Saved data entries
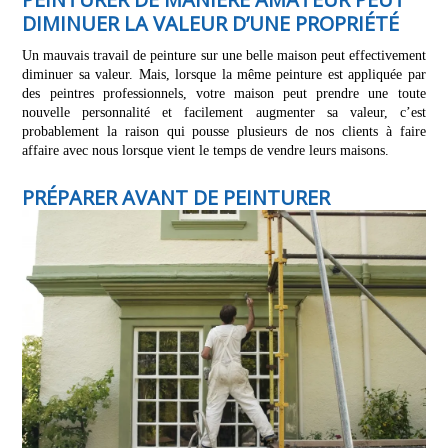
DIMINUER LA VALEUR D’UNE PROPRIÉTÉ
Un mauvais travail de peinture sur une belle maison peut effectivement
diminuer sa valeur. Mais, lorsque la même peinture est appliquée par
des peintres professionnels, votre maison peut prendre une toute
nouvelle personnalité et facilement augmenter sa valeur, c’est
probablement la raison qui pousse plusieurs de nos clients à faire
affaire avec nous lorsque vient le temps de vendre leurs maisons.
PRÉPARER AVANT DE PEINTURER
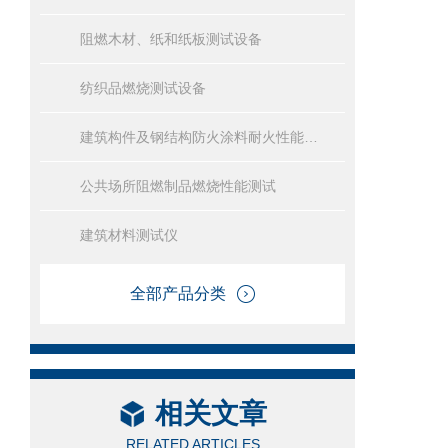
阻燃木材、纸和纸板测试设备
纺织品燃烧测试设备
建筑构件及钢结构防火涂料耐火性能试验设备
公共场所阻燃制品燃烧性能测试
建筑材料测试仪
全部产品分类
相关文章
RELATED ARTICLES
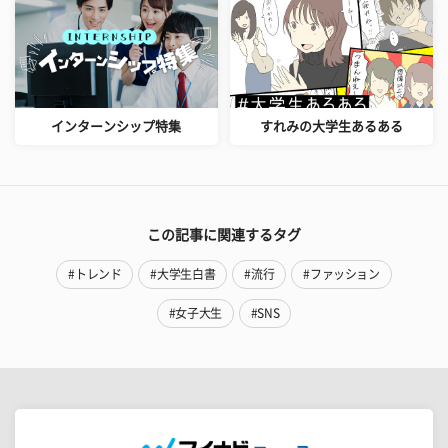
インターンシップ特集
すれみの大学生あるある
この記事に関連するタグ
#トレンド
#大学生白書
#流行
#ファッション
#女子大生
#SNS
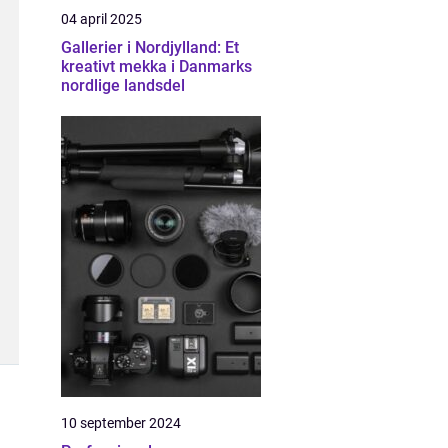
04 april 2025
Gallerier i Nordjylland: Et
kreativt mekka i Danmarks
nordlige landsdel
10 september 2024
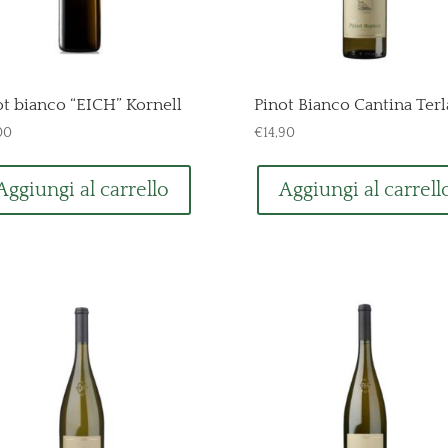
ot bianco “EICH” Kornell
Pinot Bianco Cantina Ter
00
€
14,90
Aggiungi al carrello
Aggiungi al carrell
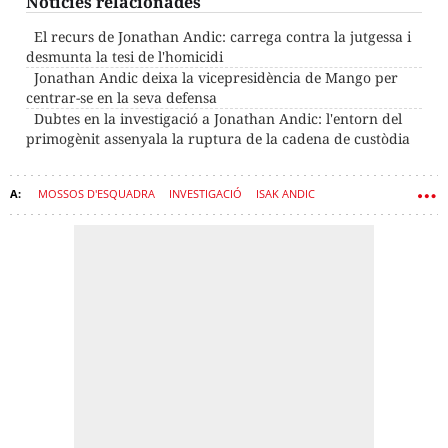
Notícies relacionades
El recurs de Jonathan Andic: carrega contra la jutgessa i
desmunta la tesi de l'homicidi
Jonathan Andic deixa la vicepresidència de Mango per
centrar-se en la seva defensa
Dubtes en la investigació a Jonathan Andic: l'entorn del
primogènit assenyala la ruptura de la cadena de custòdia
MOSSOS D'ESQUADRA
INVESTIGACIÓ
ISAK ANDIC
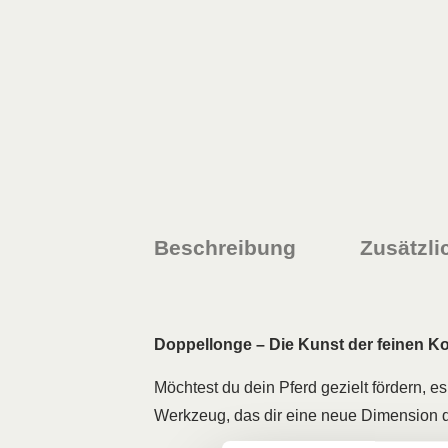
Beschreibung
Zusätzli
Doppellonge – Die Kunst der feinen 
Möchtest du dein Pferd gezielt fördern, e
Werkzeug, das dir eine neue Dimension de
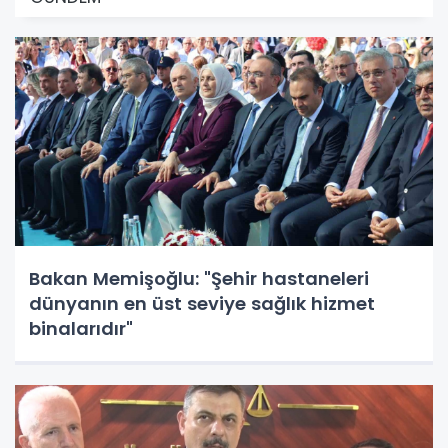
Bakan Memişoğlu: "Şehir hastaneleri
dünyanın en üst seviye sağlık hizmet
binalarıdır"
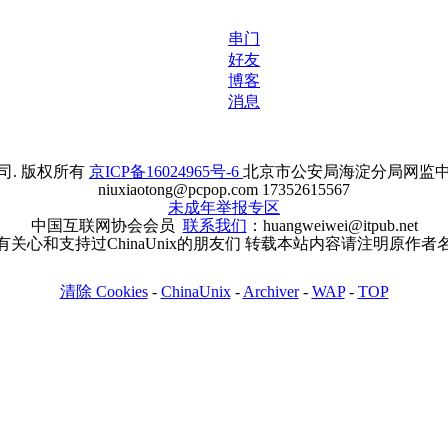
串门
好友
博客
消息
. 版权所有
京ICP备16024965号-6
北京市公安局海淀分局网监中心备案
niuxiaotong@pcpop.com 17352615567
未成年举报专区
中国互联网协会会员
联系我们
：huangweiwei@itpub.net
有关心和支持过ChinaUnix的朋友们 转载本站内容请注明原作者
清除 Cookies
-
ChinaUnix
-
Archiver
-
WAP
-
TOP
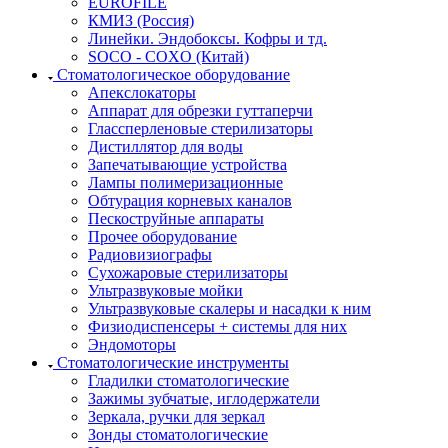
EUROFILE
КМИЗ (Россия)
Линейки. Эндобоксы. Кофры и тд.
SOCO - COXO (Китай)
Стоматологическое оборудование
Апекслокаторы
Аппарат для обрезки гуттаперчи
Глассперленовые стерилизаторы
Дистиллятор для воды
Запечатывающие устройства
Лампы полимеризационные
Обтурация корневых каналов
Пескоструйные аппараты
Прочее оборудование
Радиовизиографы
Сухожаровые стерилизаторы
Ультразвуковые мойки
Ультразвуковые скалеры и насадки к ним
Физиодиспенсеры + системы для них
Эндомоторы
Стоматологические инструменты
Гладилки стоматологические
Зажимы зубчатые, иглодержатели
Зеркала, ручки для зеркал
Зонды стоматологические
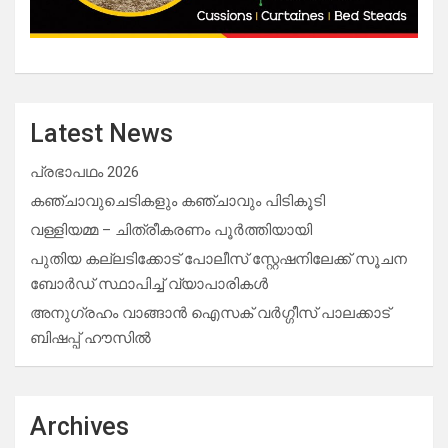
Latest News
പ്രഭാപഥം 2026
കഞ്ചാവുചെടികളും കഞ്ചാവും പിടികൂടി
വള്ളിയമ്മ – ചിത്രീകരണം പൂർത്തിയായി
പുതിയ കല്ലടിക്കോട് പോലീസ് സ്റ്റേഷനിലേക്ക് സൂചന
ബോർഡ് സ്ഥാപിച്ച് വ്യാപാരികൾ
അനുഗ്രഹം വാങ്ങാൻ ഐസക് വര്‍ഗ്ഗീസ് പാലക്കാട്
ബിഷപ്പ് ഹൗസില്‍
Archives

==

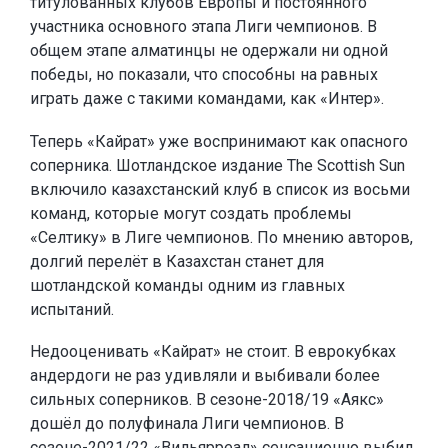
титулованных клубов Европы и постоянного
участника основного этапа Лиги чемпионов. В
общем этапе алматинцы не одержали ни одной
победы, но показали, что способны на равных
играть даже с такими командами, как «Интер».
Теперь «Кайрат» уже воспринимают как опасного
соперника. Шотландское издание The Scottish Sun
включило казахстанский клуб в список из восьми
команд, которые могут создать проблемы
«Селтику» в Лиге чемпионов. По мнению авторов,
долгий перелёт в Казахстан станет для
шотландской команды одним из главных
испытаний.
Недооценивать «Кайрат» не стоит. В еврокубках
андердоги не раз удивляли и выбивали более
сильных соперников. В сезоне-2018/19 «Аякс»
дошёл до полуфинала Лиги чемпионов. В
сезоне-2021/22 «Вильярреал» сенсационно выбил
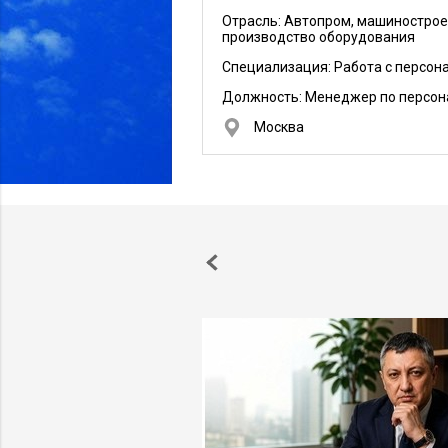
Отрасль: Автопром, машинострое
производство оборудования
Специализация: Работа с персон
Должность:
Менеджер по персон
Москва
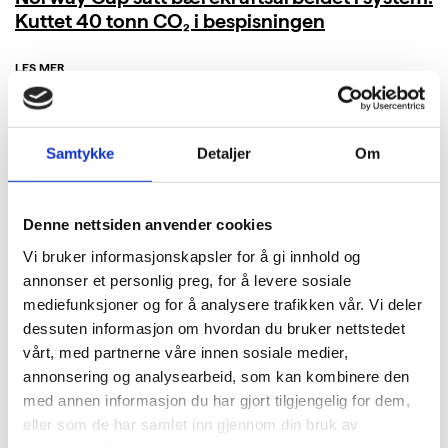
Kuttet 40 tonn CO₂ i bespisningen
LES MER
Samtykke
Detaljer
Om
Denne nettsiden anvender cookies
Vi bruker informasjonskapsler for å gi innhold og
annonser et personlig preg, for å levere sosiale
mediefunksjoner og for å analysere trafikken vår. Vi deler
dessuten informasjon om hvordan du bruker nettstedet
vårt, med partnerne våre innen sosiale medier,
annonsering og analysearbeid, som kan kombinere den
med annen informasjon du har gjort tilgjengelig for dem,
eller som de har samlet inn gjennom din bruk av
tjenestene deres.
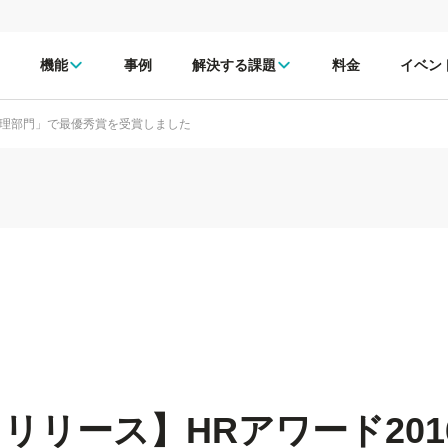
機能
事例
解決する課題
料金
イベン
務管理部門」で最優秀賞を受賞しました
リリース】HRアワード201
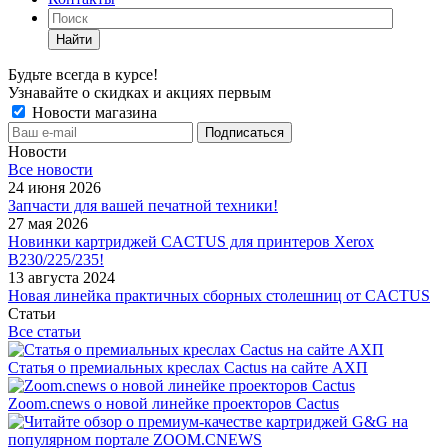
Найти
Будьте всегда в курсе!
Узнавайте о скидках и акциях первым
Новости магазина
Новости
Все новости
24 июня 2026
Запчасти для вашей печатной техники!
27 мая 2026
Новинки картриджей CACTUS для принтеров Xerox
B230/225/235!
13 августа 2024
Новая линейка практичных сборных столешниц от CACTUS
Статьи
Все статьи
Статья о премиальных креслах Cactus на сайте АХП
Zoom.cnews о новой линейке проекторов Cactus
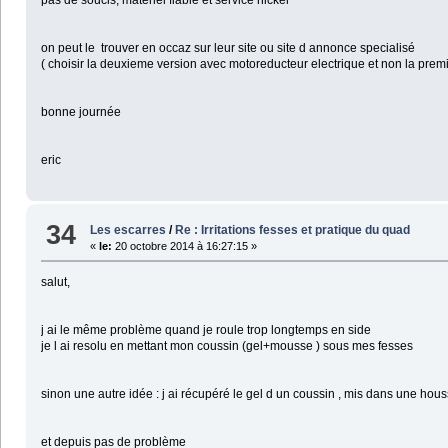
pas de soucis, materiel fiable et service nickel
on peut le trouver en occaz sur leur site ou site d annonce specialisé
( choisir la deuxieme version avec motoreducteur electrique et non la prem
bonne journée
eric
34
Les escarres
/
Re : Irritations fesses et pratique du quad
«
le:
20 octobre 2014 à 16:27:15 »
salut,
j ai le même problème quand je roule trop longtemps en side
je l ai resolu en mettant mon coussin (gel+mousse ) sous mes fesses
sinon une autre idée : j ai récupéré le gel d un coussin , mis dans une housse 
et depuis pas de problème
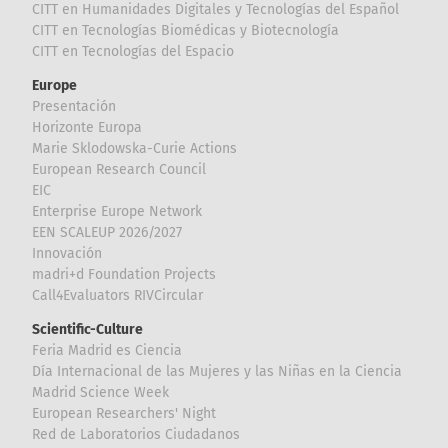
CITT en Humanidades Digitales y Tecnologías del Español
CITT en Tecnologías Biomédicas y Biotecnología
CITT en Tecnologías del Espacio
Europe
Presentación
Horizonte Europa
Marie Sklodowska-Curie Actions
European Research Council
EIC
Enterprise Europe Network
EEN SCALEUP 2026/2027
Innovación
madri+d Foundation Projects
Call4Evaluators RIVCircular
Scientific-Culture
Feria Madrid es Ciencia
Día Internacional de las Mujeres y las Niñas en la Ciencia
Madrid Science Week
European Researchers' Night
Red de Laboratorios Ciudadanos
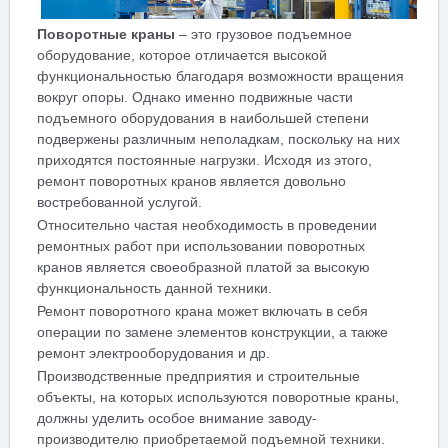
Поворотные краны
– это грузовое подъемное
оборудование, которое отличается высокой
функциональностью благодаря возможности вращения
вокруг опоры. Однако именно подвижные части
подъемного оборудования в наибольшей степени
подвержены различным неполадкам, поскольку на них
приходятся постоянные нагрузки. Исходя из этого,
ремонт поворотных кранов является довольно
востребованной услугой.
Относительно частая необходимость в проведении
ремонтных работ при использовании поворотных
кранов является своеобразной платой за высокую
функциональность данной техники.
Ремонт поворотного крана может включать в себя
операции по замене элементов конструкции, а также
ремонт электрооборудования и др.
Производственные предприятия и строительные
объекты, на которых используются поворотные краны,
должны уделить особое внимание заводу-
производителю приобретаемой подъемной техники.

* **ASSIGNED TASK**
Starting from the records above, filter out all lines except those containing the word "кранов".

* **SOLVED EXERCISE**
ремонт поворотных кранов является довольно
кранов является своеобразной платой за высокую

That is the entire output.